One week after its employees went on strike, Raley’s invited union negotiators back to the bargaining table to resume talks.
Meanwhile, about two dozen store employees and supporters walked the picket line at Napa’s Nob Hill Foods on Monday, their signs still protected in the plastic that was wrapped around them last week to keep them dry in the rain.
“We’re not backing down,” said Jennifer Martinez, who has worked in the store’s bakery for 11 years.
Most Nob Hill employees, along with fewer than 10 butchers at the Napa Raley’s, went on strike Nov. 4, joining about 8,000 workers at roughly 90 other locations in Northern California. The strike, which followed 15 months of unfruitful negotiations, is the first in the history of the West Sacramento–based Raley’s, which owns Nob Hill Foods.
The striking employees, who are members of the United Food and Commercial Workers union, passed out information to shoppers Monday saying Raley’s is trying to destroy their health care, force unfair terms without employee input, and harass and threaten workers, among other claims.
One flier had a photo of a large yacht, which employees said belongs to Raley’s President and CEO Mike Teel.
“If he sold that, he could pay all of us,” said Barbara Purtell, who has worked at Nob Hill for 23 years and has walked the picket every day the past week except one, when she needed to baby-sit her granddaughter. She carried a photo of the baby to keep her spirits up, she said.
Over the weekend, Raley’s offered free groceries and coupons to shoppers who spent at least $20 in one of its stores.
Purtell said she saw a few more customers cross the picket line over the weekend, possibly to get the free items. But most regular customers are going elsewhere, she said.
When someone she recognizes does enter Nob Hill, it makes her want to quit, Purtell said.
“I’m getting to the point where I don’t even want to go back — I feel like retiring,” she said. “When you see the customers go by and the co-workers go in, I think it’s going to be too difficult to go back.”
Customers have brought the picketers food, one even handing over groceries she received free from another store. Checker Arely Soriano said that kind of support is encouraging, but she too is discouraged by those who continue to shop at Nob Hill.
“It’s like our family. It’s really painful for us to receive that kind of response,” Soriano said. “When we see our loyal customers say, ‘We are with you guys, hang in there,’ it’s a motivation for us. We’re fighting for our rights.”

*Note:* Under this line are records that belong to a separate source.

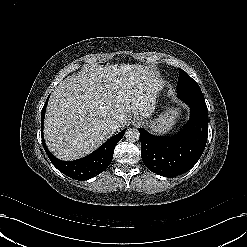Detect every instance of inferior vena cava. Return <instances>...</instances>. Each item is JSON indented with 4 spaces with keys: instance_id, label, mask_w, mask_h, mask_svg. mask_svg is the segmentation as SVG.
Listing matches in <instances>:
<instances>
[{
    "instance_id": "obj_1",
    "label": "inferior vena cava",
    "mask_w": 247,
    "mask_h": 247,
    "mask_svg": "<svg viewBox=\"0 0 247 247\" xmlns=\"http://www.w3.org/2000/svg\"><path fill=\"white\" fill-rule=\"evenodd\" d=\"M106 127L111 131H116L119 128V123L117 121H110L106 124Z\"/></svg>"
}]
</instances>
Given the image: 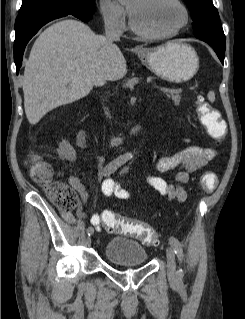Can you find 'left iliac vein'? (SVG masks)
<instances>
[{
  "mask_svg": "<svg viewBox=\"0 0 245 319\" xmlns=\"http://www.w3.org/2000/svg\"><path fill=\"white\" fill-rule=\"evenodd\" d=\"M166 257H167L168 278L171 282H176L178 279L177 272H176V258H175L174 251L171 247H167Z\"/></svg>",
  "mask_w": 245,
  "mask_h": 319,
  "instance_id": "4c4485c4",
  "label": "left iliac vein"
}]
</instances>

In addition to bringing home-baked treats, some shoppers have picked up signs and joined the picket line.
“I used to work for retail clerks and I believe in what they stand for,” said Gary Kranz, a retired Safeway employee who has shopped at Nob Hill for decades, but not in the past week. He picketed on Monday with store employees.
“It’s a big corporation and they’re saying, ‘We’re losing money,’ but they’re taking away their retirement and health benefits and making (employees) pay more for the benefits,” Kranz said.
Union members who strike are supposed to receive pay from the union but had not received checks as of Monday, Purtell said. She would not say how much pay they receive, but said it is much less than their normal hourly wages.
Striking employees will miss their first paycheck Friday, she said. All said they will take a hit, especially going into the holidays.
Soriano and her husband Mauricio, a produce manager, are both on strike.
“For both of us to be out here is hard,” Arely said. “It’s two incomes we’re losing. We have six children, so it’s a big impact for us.”
Mauricio said he hopes a deal will be reached in the coming days so customers will return in full force to do their Thanksgiving shopping.
In a brief statement issued Monday, Raley’s said both parties had returned to the bargaining table.
“Negotiations have resumed this weekend between the two parties in an effort to reach a contract agreement,” Raley’s spokesman John Segale wrote in an email. “Both parties have agreed to not discuss the progress of these talks while the current negotiations are ongoing. We are committed to reaching an agreement that is fair and equitable to both parties.”
Jacques Loveall, president of the United Food and Commercial Workers Local 8, encouraged workers in an online message to continue walking the picket line until an agreement is reached.
“It is abundantly clear to us Raley’s desire to return to the bargain table has been driven by the success of our picket lines and consumer support for our members,” Loveall wrote. “While we are hopeful this turn of events will lead to a settlement, this is not the time to diminish our efforts.
“Raley’s negotiators are getting regular reports from the stores and their willingness to reach agreement is tied to your ongoing solidarity and action and the continued silence of their cash registers.”
The company wants a pay freeze for all employees for two years with a wage and health and welfare reopener after two years, according to information provided by Segale. Raley’s also wants to eliminate premium pay on Sundays and holidays, maintaining double time pay for those working holidays.
Under the company’s proposed terms, employees hired after the first of the year would receive fewer paid holidays and less vacation time than those currently employed, according to Raley’s.